■ Problem to solve
Output exactly what appears from the line containing "tered into a" to the end of the data below, and nothing more.

■ Supplied material
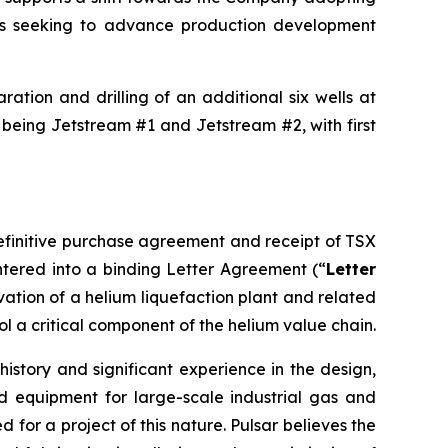
is seeking to advance production development
ation and drilling of an additional six wells at
 being Jetstream #1 and Jetstream #2, with first
definitive purchase agreement and receipt of TSX
tered into a binding Letter Agreement (“
Letter
rvation of a helium liquefaction plant and related
ol a critical component of the helium value chain.
istory and significant experience in the design,
d equipment for large-scale industrial gas and
for a project of this nature. Pulsar believes the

■ Finished exercise
tered into a binding Letter Agreement (“
Letter
rvation of a helium liquefaction plant and related
ol a critical component of the helium value chain.
istory and significant experience in the design,
d equipment for large-scale industrial gas and
for a project of this nature. Pulsar believes the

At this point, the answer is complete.